Founded in 1993 as a technology public relations specialist, the former Martec was acquired by Omnicom’s Porter Novelli four years later. It has been operating under the Porter Novelli brand—and under the leadership of founding partners Karen Ovseyevitz and Sandra Kleinburg—since then, growing into a full-service firm that has drawn on its tech heritage to develop market-leading capabilities in data and analytics and digital and social media. Key clients include a host of multinationals: Avaya, Bayer Latin America, BMW, British Airways, Dannon, Dow, Expedia, Goodyear, Hershey's, HP, Johnson & Johnson Medical Devices, Kingston, Microsoft Latin America, Qualcomm, Pfizer Latin America, P&G (Ariel, Gillette, Herbal Essences, Venus, brands), Salesforce.com, The Home Depot, and UPS. New business in 2015 came from American Express Mexico and American Express Latin America, BMC Software, Endless Mobile, Lasserfiche, ASCHOCO (National Chocolate Association), Praxair, Red Hat, and WAP (World Animal Protection), contributing to health 10 percent growth—the firm ended last year with fee income of 67.4 million pesos (about $4 million) and a team of more than 90. Its work over the past year included a breast implant education campaign for J&J, the development of a news center for Microsoft, and a digital influencer campaign for Gillette.

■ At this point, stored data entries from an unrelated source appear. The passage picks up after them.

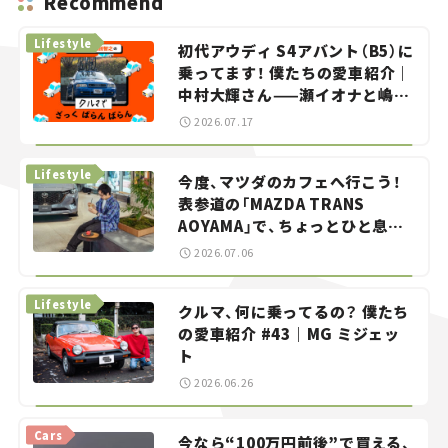
Recommend
Lifestyle
初代アウディ S4アバント（B5）に
乗ってます！ 僕たちの愛車紹介｜
中村大輝さん——瀬イオナと嶋田
智之の「クルマでざっくばらんば
2026.07.17
らん！」＃20
Lifestyle
今度、マツダのカフェへ行こう！
表参道の「MAZDA TRANS
AOYAMA」で、ちょっとひと息。
——連載｜CCGとクルマでどうす
2026.07.06
る？＜第13回＞
Lifestyle
クルマ、何に乗ってるの？ 僕たち
の愛車紹介 #43｜MG ミジェッ
ト
2026.06.26
Cars
今なら“100万円前後”で買える、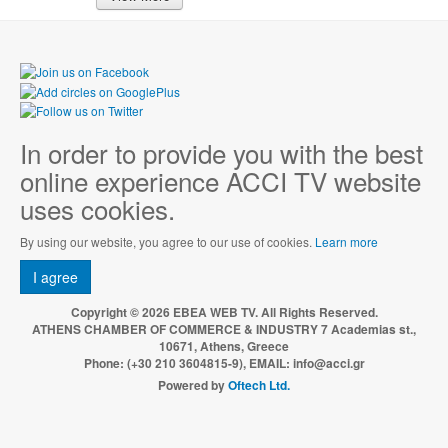
In order to provide you with the best
online experience ACCI TV website
uses cookies.
By using our website, you agree to our use of cookies.
Learn more
I agree
Copyright © 2026 EBEA WEB TV. All Rights Reserved.
ATHENS CHAMBER OF COMMERCE & INDUSTRY 7 Academias st.,
10671, Athens, Greece
Phone: (+30 210 3604815-9), EMAIL: info@acci.gr
Powered by
Oftech Ltd.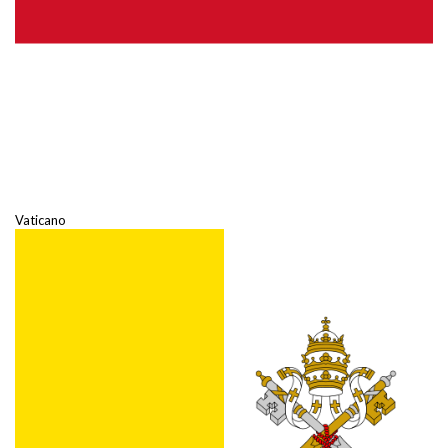
Vaticano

The military dictatorship in Chile came to an end in 1990; a little over a year later, Extend Communications was founded, and in the 25 years since the firm has benefited from and contributed to the growth of a more tolerant and open society in its native market, using communication to build consensus between media and business, employers and workers, civic institutions and government. Today the firm has a team of 85—one of the largest in Chile—drawn from diverse backgrounds and led by founding partners Marilú Velasco and Pilar Velasco and an additional 13 partners. The firm prides itself on impressive client retention—13 years with Agrosuper, the largest agribusiness holding in the country; 20 years with Tresmontes Luchetti, one of the largest food companies in Chile—and also works with companies such as Aramark, home improvement retailer Sodimac, telecommunications leader Entel, and healthcare clients Indisa and Grupo BUPA. New clients last year included Nike, Uber, and Ocean Spray. Extend is ISO certified for quality management, a member of Chile Transparente (the Chilean chapter of Transparency International), and last year was certified as a B Corporation (for companies that benefit society as well as their shareholders). The firm has been Weber Shandwick’s Chilean partner since 2001 and recently signed a collaboration agreement with Interel, the global public affairs consultancy.